Start of Block

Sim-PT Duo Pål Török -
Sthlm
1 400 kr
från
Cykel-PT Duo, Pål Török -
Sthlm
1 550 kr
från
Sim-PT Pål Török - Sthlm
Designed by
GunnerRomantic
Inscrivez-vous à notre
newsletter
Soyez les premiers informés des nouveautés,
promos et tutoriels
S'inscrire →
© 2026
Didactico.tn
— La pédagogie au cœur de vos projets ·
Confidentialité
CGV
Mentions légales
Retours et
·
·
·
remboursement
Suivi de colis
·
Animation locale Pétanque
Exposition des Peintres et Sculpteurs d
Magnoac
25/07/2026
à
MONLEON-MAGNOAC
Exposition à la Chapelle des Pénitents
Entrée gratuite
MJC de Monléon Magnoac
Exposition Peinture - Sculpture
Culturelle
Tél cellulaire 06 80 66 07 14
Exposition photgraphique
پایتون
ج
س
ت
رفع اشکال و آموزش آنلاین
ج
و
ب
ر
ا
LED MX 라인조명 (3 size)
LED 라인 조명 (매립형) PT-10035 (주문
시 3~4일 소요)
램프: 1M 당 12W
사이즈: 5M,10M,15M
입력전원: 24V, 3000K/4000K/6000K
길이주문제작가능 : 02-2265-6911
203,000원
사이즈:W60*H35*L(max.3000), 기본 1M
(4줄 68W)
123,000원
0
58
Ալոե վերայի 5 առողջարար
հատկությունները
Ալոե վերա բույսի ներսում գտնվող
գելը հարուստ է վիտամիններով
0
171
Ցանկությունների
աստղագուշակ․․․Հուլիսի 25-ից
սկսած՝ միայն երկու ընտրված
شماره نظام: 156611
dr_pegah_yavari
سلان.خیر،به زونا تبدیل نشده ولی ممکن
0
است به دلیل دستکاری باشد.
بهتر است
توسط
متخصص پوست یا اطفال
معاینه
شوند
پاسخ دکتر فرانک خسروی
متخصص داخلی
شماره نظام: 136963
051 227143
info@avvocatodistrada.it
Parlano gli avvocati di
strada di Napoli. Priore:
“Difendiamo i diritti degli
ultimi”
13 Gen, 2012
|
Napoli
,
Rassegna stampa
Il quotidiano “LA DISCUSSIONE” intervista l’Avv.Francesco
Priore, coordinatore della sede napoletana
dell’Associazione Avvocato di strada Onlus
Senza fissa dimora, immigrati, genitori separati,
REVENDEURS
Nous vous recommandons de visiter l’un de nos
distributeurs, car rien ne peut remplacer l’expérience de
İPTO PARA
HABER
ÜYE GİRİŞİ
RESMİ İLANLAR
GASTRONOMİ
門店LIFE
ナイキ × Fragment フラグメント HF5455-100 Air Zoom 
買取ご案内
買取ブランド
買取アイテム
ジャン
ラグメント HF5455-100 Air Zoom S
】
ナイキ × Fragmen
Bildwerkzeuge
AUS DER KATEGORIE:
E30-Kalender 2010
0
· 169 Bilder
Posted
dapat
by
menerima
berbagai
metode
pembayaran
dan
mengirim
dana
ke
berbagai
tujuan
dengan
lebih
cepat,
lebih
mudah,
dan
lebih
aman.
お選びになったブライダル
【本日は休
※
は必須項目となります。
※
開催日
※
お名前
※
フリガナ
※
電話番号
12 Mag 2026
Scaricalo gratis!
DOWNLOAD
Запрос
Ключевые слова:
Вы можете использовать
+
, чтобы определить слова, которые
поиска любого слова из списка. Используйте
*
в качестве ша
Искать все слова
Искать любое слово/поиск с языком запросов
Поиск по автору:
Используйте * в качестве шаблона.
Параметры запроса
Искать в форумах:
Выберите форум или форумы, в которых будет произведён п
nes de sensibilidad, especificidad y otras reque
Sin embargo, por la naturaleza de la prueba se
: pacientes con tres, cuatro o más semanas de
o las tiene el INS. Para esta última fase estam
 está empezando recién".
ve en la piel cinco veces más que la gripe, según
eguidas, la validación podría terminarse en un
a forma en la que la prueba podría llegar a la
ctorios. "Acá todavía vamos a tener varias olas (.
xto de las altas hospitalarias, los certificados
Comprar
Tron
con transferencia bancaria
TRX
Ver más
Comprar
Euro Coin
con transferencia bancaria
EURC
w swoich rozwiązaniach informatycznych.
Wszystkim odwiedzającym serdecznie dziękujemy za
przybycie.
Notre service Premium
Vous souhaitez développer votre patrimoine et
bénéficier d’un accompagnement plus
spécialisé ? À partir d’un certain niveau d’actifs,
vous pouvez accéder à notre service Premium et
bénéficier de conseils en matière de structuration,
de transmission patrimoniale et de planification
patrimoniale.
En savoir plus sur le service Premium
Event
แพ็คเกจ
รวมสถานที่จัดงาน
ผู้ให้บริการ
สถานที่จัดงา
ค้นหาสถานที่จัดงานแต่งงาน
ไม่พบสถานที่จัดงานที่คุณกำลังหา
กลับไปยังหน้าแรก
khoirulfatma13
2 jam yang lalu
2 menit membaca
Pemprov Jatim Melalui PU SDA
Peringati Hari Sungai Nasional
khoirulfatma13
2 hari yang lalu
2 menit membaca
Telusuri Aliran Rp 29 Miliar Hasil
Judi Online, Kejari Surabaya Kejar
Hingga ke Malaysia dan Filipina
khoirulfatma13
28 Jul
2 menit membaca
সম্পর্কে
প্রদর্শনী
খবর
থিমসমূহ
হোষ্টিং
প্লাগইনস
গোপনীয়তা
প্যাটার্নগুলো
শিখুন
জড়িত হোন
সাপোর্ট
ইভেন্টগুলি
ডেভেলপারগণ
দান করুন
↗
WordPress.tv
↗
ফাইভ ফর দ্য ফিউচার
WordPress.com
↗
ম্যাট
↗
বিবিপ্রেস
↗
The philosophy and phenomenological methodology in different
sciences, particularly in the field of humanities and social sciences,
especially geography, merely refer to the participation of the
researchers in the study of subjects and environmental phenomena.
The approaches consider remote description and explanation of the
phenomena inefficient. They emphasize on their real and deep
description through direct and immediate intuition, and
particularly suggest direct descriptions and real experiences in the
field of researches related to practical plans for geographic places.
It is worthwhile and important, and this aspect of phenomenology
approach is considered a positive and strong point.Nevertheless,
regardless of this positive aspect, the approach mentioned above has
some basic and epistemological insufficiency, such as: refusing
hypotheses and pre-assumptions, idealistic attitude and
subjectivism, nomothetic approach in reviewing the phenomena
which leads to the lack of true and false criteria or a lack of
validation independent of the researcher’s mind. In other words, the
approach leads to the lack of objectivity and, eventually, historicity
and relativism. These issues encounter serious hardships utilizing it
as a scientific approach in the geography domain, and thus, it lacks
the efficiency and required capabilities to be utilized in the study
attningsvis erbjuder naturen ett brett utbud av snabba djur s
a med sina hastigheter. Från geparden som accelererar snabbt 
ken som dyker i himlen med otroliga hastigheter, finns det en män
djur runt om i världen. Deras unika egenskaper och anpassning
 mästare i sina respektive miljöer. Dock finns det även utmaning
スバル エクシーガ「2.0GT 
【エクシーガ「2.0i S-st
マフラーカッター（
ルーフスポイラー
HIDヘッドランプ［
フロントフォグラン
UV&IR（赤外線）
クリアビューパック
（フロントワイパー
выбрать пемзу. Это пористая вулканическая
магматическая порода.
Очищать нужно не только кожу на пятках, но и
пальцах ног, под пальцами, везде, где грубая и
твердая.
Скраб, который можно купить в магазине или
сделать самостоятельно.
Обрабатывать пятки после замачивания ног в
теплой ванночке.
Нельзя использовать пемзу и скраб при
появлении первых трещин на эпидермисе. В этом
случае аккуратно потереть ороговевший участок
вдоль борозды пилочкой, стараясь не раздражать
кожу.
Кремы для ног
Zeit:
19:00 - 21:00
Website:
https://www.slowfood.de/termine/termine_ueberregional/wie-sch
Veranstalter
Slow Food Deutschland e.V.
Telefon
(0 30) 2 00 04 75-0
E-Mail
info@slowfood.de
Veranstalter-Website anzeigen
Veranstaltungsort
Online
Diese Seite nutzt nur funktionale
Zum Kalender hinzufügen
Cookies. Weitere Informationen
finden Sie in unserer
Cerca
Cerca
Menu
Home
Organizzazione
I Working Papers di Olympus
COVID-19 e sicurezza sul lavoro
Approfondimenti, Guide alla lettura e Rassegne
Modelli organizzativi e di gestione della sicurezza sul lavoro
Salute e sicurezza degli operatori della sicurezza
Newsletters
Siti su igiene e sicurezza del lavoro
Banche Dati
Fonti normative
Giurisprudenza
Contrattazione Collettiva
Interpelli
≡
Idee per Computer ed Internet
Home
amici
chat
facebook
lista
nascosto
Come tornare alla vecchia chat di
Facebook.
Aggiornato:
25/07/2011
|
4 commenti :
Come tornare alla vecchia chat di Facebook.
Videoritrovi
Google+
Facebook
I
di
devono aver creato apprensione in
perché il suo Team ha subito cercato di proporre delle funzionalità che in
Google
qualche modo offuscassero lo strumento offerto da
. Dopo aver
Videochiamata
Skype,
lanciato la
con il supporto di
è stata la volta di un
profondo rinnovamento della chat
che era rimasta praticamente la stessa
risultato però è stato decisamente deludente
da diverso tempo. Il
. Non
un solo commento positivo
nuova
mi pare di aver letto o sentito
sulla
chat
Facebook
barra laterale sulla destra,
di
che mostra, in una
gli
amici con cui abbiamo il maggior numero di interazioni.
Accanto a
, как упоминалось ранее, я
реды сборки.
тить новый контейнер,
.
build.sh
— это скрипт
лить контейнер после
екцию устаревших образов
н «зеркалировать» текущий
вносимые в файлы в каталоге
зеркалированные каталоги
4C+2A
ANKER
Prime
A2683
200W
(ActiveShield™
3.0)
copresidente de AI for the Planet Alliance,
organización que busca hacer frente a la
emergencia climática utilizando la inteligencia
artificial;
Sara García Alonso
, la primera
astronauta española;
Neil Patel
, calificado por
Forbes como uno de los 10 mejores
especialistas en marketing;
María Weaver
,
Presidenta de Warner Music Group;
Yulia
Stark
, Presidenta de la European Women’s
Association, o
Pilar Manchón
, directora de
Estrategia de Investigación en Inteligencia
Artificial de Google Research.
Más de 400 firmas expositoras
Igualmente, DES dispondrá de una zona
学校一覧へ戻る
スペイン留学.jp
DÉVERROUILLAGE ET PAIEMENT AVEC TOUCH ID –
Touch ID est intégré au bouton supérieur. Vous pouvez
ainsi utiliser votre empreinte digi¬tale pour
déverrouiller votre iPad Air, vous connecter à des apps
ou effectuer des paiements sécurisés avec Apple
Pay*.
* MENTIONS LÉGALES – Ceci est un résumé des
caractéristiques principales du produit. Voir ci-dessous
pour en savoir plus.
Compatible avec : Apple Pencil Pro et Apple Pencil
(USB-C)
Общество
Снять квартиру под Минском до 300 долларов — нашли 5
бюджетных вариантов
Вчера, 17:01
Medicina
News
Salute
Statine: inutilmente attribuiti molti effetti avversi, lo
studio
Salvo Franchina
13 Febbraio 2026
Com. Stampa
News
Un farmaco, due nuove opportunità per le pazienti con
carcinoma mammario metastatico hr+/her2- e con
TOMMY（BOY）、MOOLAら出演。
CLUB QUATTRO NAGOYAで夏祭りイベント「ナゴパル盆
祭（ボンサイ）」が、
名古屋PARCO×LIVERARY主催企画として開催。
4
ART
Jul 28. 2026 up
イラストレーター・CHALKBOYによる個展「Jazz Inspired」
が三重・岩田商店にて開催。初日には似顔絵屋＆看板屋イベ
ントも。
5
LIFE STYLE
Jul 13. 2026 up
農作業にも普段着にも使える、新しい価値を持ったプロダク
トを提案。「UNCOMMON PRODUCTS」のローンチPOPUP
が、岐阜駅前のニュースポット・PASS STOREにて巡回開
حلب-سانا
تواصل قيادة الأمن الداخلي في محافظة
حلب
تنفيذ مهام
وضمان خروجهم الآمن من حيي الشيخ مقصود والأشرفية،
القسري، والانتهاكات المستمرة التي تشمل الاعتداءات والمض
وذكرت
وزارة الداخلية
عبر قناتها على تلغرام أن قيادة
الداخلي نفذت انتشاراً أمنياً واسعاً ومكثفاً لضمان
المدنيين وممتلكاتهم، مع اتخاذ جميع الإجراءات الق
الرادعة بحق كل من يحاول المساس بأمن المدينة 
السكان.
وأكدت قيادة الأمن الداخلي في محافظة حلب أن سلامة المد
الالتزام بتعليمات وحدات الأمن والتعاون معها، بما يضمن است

End of Block

* EXERCISE DETAILS:
Filter the lines above, keeping each one that contains the string "Zoom".

* WRITTEN SOLUTION:
ナイキ × Fragment フラグメント HF5455-100 Air Zoom 
ラグメント HF5455-100 Air Zoom S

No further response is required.